VOL. XXXIV. - JANUARY, 1909-No. 133.

M

JOHN BALE'S VOCATION.

A SIDE-LIGHT ON REFORMATION DAYS IN IRELAND.

EN rarely forecast the precise ground upon which their own fame will stand. Milton believed his immortality to lie in the now neglected pages of "Paradise Regained;" Newton fancied that the world would profit as much by the theology of his old age as by the science of his prime, flattering himself that he had cast as strong a light upon the "Prophecies of Daniel" as upon the natives of light itself. Could Frederick the Great have chosen his own laurels, he would now be crowned, not as a Prussian conqueror, but as a French classic.

Destiny plays her game of cross-purposes as whimsically with the minor mortals as with the major immortals. If erudite old John Bale, lying on his deathbed in the year of grace 1563, had been called upon to give a reason for the high repute in which he sincerely believed posterity would hold him, he might have paused over the patient research evinced in his laborious Latin record of the "Illustrious Writers of Great Britain," for is not learning, however profound, merely the adpoted child of man's mind, while the inventions of genius are his own progeny? He might have hesitated over his precious anti-Popery polemics, for since Popery itself was languishing unto death, might not those valuable treatises lose their vitality with the adversary's dissolution? He might have deliberated over his personal righteousness, for although his own pen testifies to his comfortable conviction that he had been a shining light to the Lord's

Entered according to Act of Congress, in the year 1909, by P. J. Ryan, in the Office of the Librarian of Congress, at Washington, D. C.

people and a scorching fire to the Lord's enemies, is it not written that the just man is taken away and none are mindful of him? But he would have rested his glance with modest satisfaction on those admirable productions of his own brain, the moralities and miracleplays whereby, had time and circumstances been propitious, he might have converted to the Gospel Truth a whole nation of superstitious savages. Yes, he would have confessed, for John Bale was a candid man; his humble belief that future generations would find intellectual delight and spiritual edification in the "Comedy of John the Baptist," "The Tragedy of God's Promises" and the great historical drama of "King John," enacted with pious applause at the godly court of his own royal pupil, the young Edward VI.

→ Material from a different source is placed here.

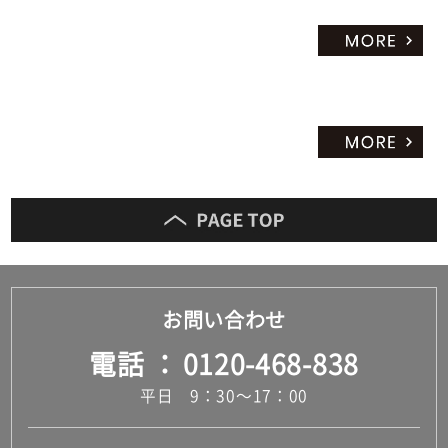
お問い合わせ
電話
0120-468-838
平日 9：30～17：00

Never, assuredly, would the dying reformer have suspected that a little autobiographical fragment, almost forgotten by its author, would more vividly touch the interest of the twentieth century than all the spoils of his learning or the arsenal of his controversy. This curious little volume, brought out in the orthodox city of Geneva, bears the following superscription: "Ye Vocacyionn of John Bale to ye Bishopryk of Ossorie, in Ireland, his persecuciones in ye same, and finalle delyveraunce therefrom." As a defiance to the AntiChrist of the Tiber it is, moreover, set forth on the title-page that this book is "imprinted in Rome, before ye Castelle of S. Angelle, at ye seyne of S. Peter." This exact localizing of publication must be charitably accepted as an allegory, inasmuch as it would be rash to suppose that so ardent a champion of truth could have been vain enough or modern enough to press a picturesque lie into the service of a title page. This naive little exposition of John Bale's peculiar mission, fluctuating hopes, blind prejudices, inveterate hatreds and utter failure is one of the curiosities of literature. It was becoming daily rarer when its reprint in the "Harleian Miscellany" rescued it from extinction and preserved it among the quaint little genre pictures of history.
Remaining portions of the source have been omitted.